The search for a hunting site can begin by entering your home address and then following roads to the site you'd like to visit, or by entering nearby points of interest. In addition to providing general high altitude overviews of large areas, you can zoom in to look at roads, and then fly in closer to see trees and fences. This system is much like having your own personal military drone, minus the real time view of where the deer are standing now.

Additionally, you can customize your Google Earth maps by adding placemarks, notes and trails on the map. These customizations are saved in your "Places" folder, and you can add to, change or delete these details at any time. Other hunter friendly features include the ability to add images, such as a buck that your game camera captured as it passed by a specific location.
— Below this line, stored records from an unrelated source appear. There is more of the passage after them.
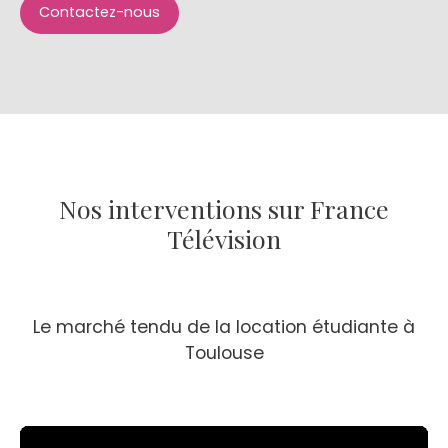
Contactez-nous
Nos interventions sur France
Télévision
Le marché tendu de la location étudiante à
Toulouse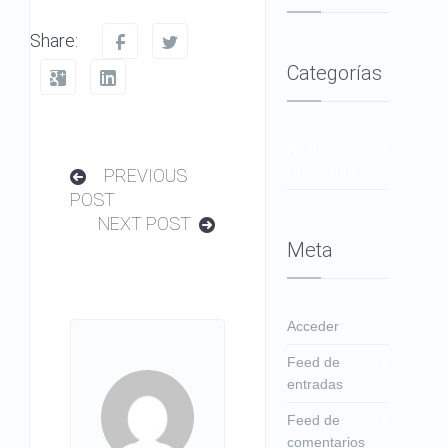
Share:
Categorías
No hay
categorías
PREVIOUS
POST
NEXT POST
Meta
Acceder
Feed de
entradas
Feed de
comentarios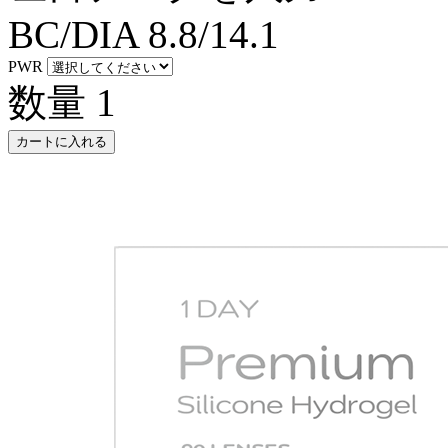
BC/DIA
8.8/14.1
PWR
数量
1
カートに入れる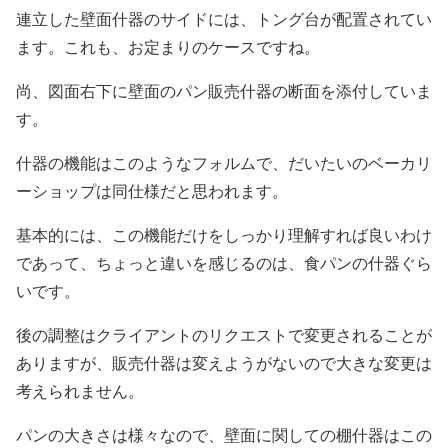
連立した壁面什器のサイドには、トング台が配置されてい
ます。これも、お定まりのケースですね。
尚、図面右下に壁面のパン販売什器の断面を添付していま
す。
什器の機能はこのようなフォルムで、だいたいのベーカリ
ーショップは同仕様だと思われます。
基本的には、この機能だけをしっかり理解すれば良いわけ
であって、ちょっと違いを感じるのは、食パンの什器ぐら
いです。
後の調整はクライアントのリクエストで変更されることが
ありますが、販売什器は変えようがないので大きな変更は
考えられません。
パンの大きさは様々なので、壁面に関しての棚什器はこの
This can be very valuable when making hunting plans, or when keeping notes to share with other hunters.

While it's easy to see the big picture of areas online with Google Earth, you can also easily print your discoveries to carry afield. I prefer to print maps, place these in my pocket or daypack, and then mark them as I walk through an area. While the down-to-earth views are interesting, it pays to go to the location and look for stand sites or game trails so you can better judge distances.

 Google Earth Screen Shot
Icons, notes, trails, pictures and other information are stored in your Places folder. You can easily manage icons or create new notes, making your maps more valuable over time. 
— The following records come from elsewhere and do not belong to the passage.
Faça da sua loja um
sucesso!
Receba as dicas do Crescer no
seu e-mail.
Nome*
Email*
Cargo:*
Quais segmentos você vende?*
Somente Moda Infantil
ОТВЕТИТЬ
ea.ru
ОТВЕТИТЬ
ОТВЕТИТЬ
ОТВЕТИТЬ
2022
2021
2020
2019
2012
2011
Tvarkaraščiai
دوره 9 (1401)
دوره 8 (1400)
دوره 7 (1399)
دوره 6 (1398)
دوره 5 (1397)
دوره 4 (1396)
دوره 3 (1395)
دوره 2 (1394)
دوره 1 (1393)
If you have a GPS unit, Google Earth permits you to add waypoints and routes from most GPS units to the maps you create. You can also see the specific GPS location of a site by looking at the bottom of the page or map you have open while viewing Google Earth. Use the Google Earth user guide to obtain more details. In the guide, look at the details on how to add layers to the big picture, such as 3-D elevation. These details are in the user guide under terrain. Another useful feature to explore is measuring distances by drawing lines on the mapping program, then using the ruler selection to determine the distance between points. This program allows you to obtain driving directions from your driveway to a trailhead or hunting area. After you have created personalized maps, you can also email the images to share details with others. Much of this work is completed with a mouse click, and the entire program is very user friendly. See the tutorials and frequently asked questions (FAQ) sections if you need more information on what the search permits and offers to users.

The site offers one other aid that many hunters will enjoy. While I did not see deer and standard hang-on treestands on possible hunting property, I have noted where other hunters have placed food plots, tower stands and built access roads. This has helped me determine areas for me to hunt, and sometimes decide where to place food plots on the properties I manage. I saw ponds on two properties that I had no idea were even there, and this information helped me decide where to locate wildlife watering sites on a property I manage. I've also looked at valleys, saddles, and obstacles that naturally funnel deer onto a farm that I hunt.  Thanks to Google Earth, taking a look at what my neighbors have on their hunting properties has been useful for getting the big picture on possible game movement patterns in the region. This strategy is most useful when planning hunts for deer that are being pressured.

There are other useful options for hunters using this mapping program. You can save icons on your screen to customize your maps, plus add and store notes.  It is easy to click and drag to move around in areas, and this makes using the site fast and easy for most. The field-of-view permits a zoom in to a degree that it's easy to distinguish trees, open hayfields, and idle CRP ground in many areas. All of this is useful information when planning a hunt. On the down side, clouds present when the satellite passed overhead have obscured some images and the details that hunters might be seeking. You could possibly have to wait three or more years to see the upgraded view.

Information is important when planning any hunt. Google Earth adds a new route to this important information, and hunters everywhere are taking a more detailed look.